Stored data —
§ §
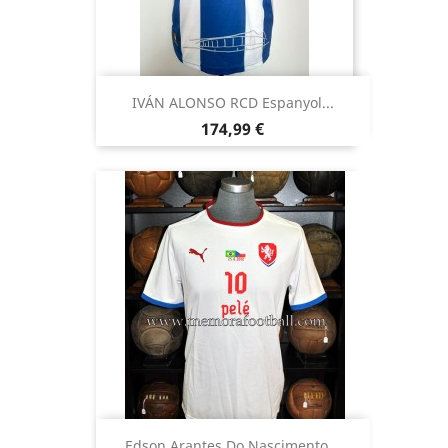
IVÁN ALONSO RCD Espanyol...
Precio
174,99 €
Edson Arantes Do Nascimento...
§ §
What to produce — Down to the last line, print the material exactly, but not its pictures.

Response area —
IVÁN ALONSO RCD Espanyol...
Precio
174,99 €
Edson Arantes Do Nascimento...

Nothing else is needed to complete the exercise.